Today Cook serves on the ADJ board of directors with Villanova colleague David Dinehart, PhD, professor of Civil Engineering. Cook also has served as an advisor for several groups of engineering students who have worked on the structural design of past and future ADJ projects.

In the 20 years since the building of the ADJ cross, Villanova faculty and students have completed the structural analysis and construction plans for a residence center, chapel and extensive school complex on the orphanage grounds. Unfortunately, since 2012, US travel advisories have prevented student teams from traveling to Honduras, but engineering seniors continued to pursue related capstone projects remotely through 2018.

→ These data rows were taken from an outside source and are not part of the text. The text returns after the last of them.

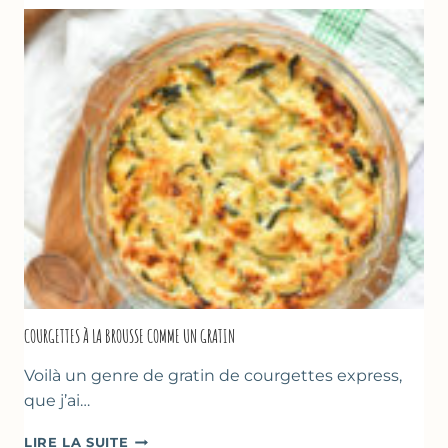
ÉPAISSE
À
LA
FARINE
DE
POIS
CHICHE
–
CUISSON
AU
FOUR
COURGETTES À LA BROUSSE COMME UN GRATIN
Voilà un genre de gratin de courgettes express,
que j’ai…
COURGETTES
LIRE LA SUITE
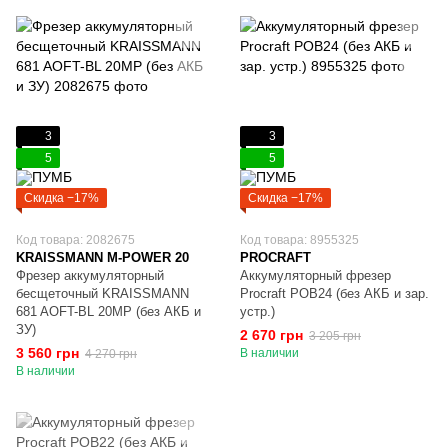
3
3
5
5
Скидка −17%
Скидка −17%
Код товара: 2082675
Код товара: 8955325
KRAISSMANN M-POWER 20
PROCRAFT
Фрезер аккумуляторный
Аккумуляторный фрезер
бесщеточный KRAISSMANN
Procraft POB24 (без АКБ и зар.
681 AOFT-BL 20MP (без АКБ и
устр.)
ЗУ)
2 670 грн
3 205 грн
3 560 грн
В наличии
4 270 грн
В наличии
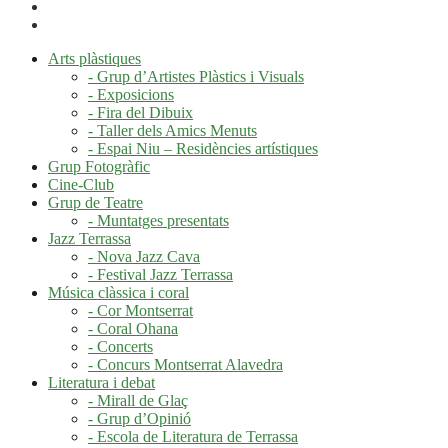
Arts plàstiques
- Grup d’Artistes Plàstics i Visuals
- Exposicions
- Fira del Dibuix
- Taller dels Amics Menuts
- Espai Niu – Residències artístiques
Grup Fotogràfic
Cine-Club
Grup de Teatre
- Muntatges presentats
Jazz Terrassa
- Nova Jazz Cava
- Festival Jazz Terrassa
Música clàssica i coral
- Cor Montserrat
- Coral Ohana
- Concerts
- Concurs Montserrat Alavedra
Literatura i debat
- Mirall de Glaç
- Grup d’Opinió
- Escola de Literatura de Terrassa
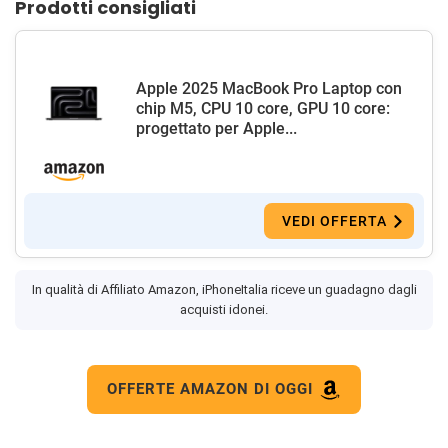
Prodotti consigliati
Apple 2025 MacBook Pro Laptop con
chip M5, CPU 10 core, GPU 10 core:
progettato per Apple...
VEDI OFFERTA
In qualità di Affiliato Amazon, iPhoneItalia riceve un guadagno dagli
acquisti idonei.
OFFERTE AMAZON DI OGGI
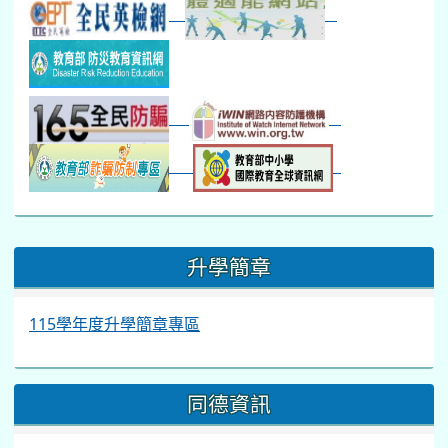
:::
升學簡章
115學年度升學簡章專區
同德資訊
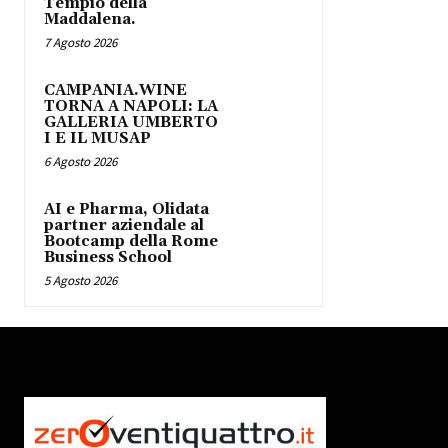
Tempio della
Maddalena.
7 Agosto 2026
CAMPANIA.WINE
TORNA A NAPOLI: LA
GALLERIA UMBERTO
I E IL MUSAP
6 Agosto 2026
AI e Pharma, Olidata
partner aziendale al
Bootcamp della Rome
Business School
5 Agosto 2026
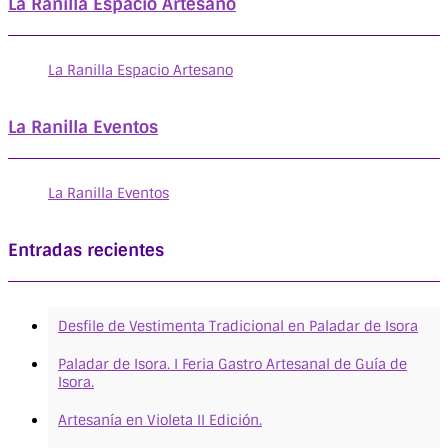
La Ranilla Espacio Artesano
La Ranilla Espacio Artesano
La Ranilla Eventos
La Ranilla Eventos
Entradas recientes
Desfile de Vestimenta Tradicional en Paladar de Isora
Paladar de Isora. I Feria Gastro Artesanal de Guía de
Isora.
Artesanía en Violeta II Edición.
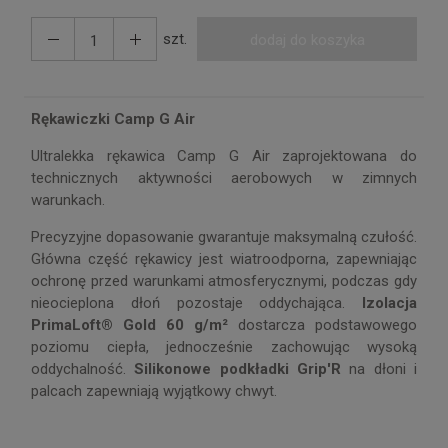
szt.
dodaj do koszyka
Rękawiczki Camp G Air
Ultralekka rękawica Camp G Air zaprojektowana do
technicznych aktywności aerobowych w zimnych
warunkach.
Precyzyjne dopasowanie gwarantuje maksymalną czułość.
Główna część rękawicy jest wiatroodporna, zapewniając
ochronę przed warunkami atmosferycznymi, podczas gdy
nieocieplona dłoń pozostaje oddychająca.
Izolacja
PrimaLoft® Gold 60 g/m²
dostarcza podstawowego
poziomu ciepła, jednocześnie zachowując wysoką
oddychalność.
Silikonowe podkładki Grip'R
na dłoni i
palcach zapewniają wyjątkowy chwyt.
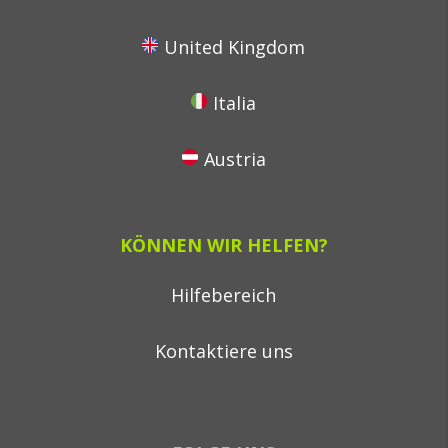
United Kingdom
Italia
Austria
KÖNNEN WIR HELFEN?
Hilfebereich
Kontaktiere uns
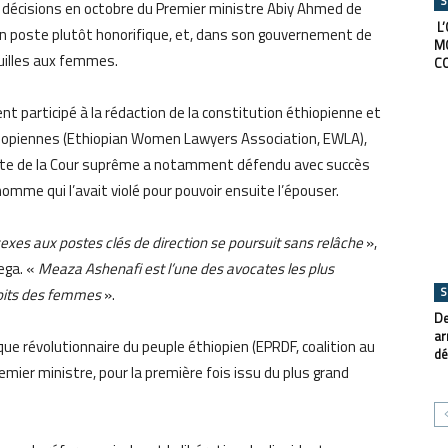
S
 décisions en octobre du Premier ministre Abiy Ahmed de
L’
un poste plutôt honorifique, et, dans son gouvernement de
M
euilles aux femmes.
C
t participé à la rédaction de la constitution éthiopienne et
iopiennes (Ethiopian Women Lawyers Association, EWLA),
dente de la Cour suprême a notamment défendu avec succès
homme qui l’avait violé pour pouvoir ensuite l’épouser.
 sexes aux postes clés de direction se poursuit sans relâche
»,
rega. «
Meaza Ashenafi est l’une des avocates les plus
S
roits des femmes
».
De
ar
que révolutionnaire du peuple éthiopien (EPRDF, coalition au
dé
mier ministre, pour la première fois issu du plus grand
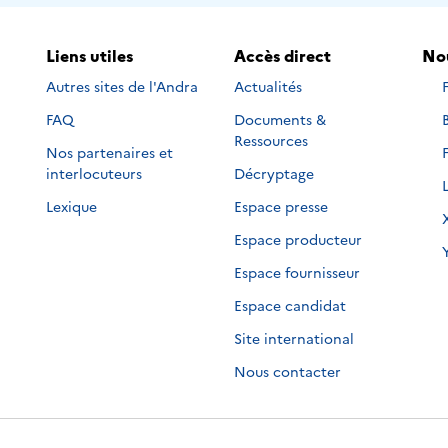
Liens utiles
Accès direct
Nou
Autres sites de l'Andra
Actualités
s
FAQ
Documents &
s
s
Ressources
Nos partenaires et
s
s
interlocuteurs
Décryptage
s
s
Lexique
Espace presse
s
s
Espace producteur
s
s
Espace fournisseur
s
Espace candidat
Site international
Nous contacter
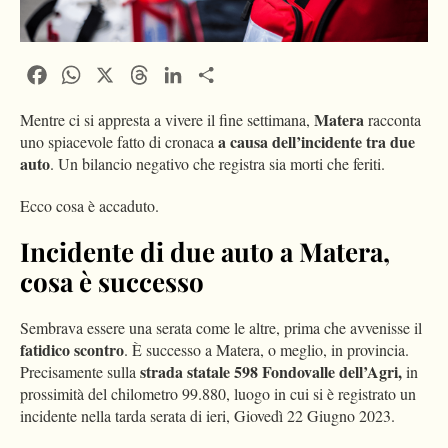
Facebook
WhatsApp
X
Threads
LinkedIn
Condividi
Matera
Mentre ci si appresta a vivere il fine settimana,
racconta
a causa dell’incidente tra due
uno spiacevole fatto di cronaca
auto
. Un bilancio negativo che registra sia morti che feriti.
Ecco cosa è accaduto.
Incidente di due auto a Matera,
cosa è successo
Sembrava essere una serata come le altre, prima che avvenisse il
fatidico scontro
. È successo a Matera, o meglio, in provincia.
strada statale 598 Fondovalle dell’Agri,
Precisamente sulla
in
prossimità del chilometro 99.880, luogo in cui si è registrato un
incidente nella tarda serata di ieri, Giovedì 22 Giugno 2023.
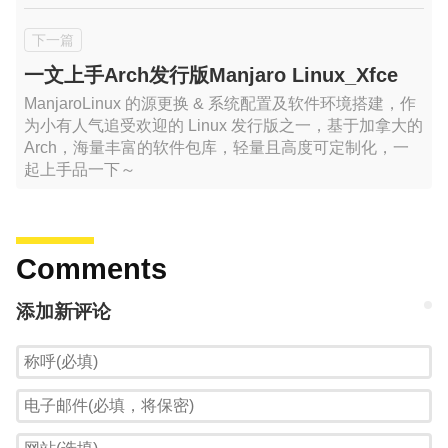
一文上手Arch发行版Manjaro Linux_Xfce
ManjaroLinux 的源更换 & 系统配置及软件环境搭建，作
为小有人气追受欢迎的 Linux 发行版之一，基于加拿大的
Arch，海量丰富的软件包库，轻量且高度可定制化，一
起上手品一下～
Comments
添加新评论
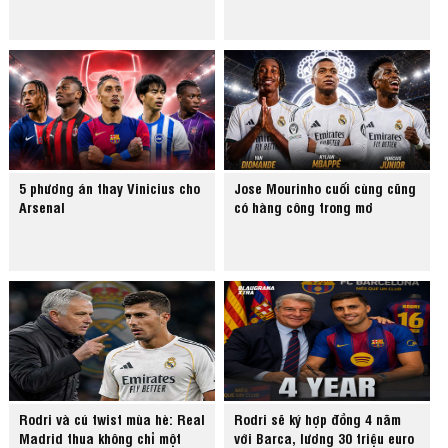
5 phương án thay Vinicius cho
Jose Mourinho cuối cùng cũng
Arsenal
có hàng công trong mơ
Rodri và cú twist mùa hè: Real
Rodri sẽ ký hợp đồng 4 năm
Madrid thua không chỉ một
với Barca, lương 30 triệu euro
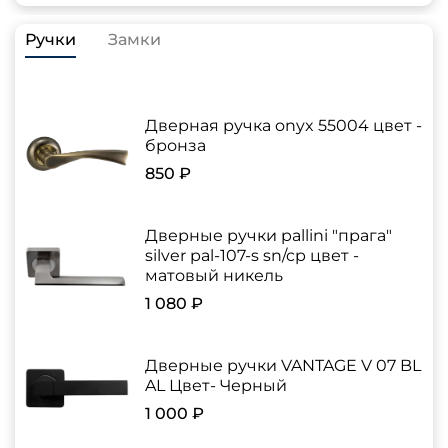
Ручки
Замки
Дверная ручка onyx 55004 цвет -
бронза
850 ₽
Дверные ручки pallini "прага"
silver pal-107-s sn/cp цвет -
матовый никель
1 080 ₽
Дверные ручки VANTAGE V 07 BL
AL Цвет- Черный
1 000 ₽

Today, Amigos de Jesús has grown from six boys in the mid-1990s to 140 boys and girls in one of the best schools in the country. The site’s 100 acres include 10-plus buildings, which house roughly half of the children who attend school there. ADJ hopes to one day expand with a technical school and high school, and Villanova hopes it will be right there beside them making that vision become a reality.

Adonosito 10 years later (center of photo, blue shirt)

Building the chapel at Amigos de Jesus

It was clear to me that it was a very special place. Each time I visited and spent time with the children, I felt compelled to return.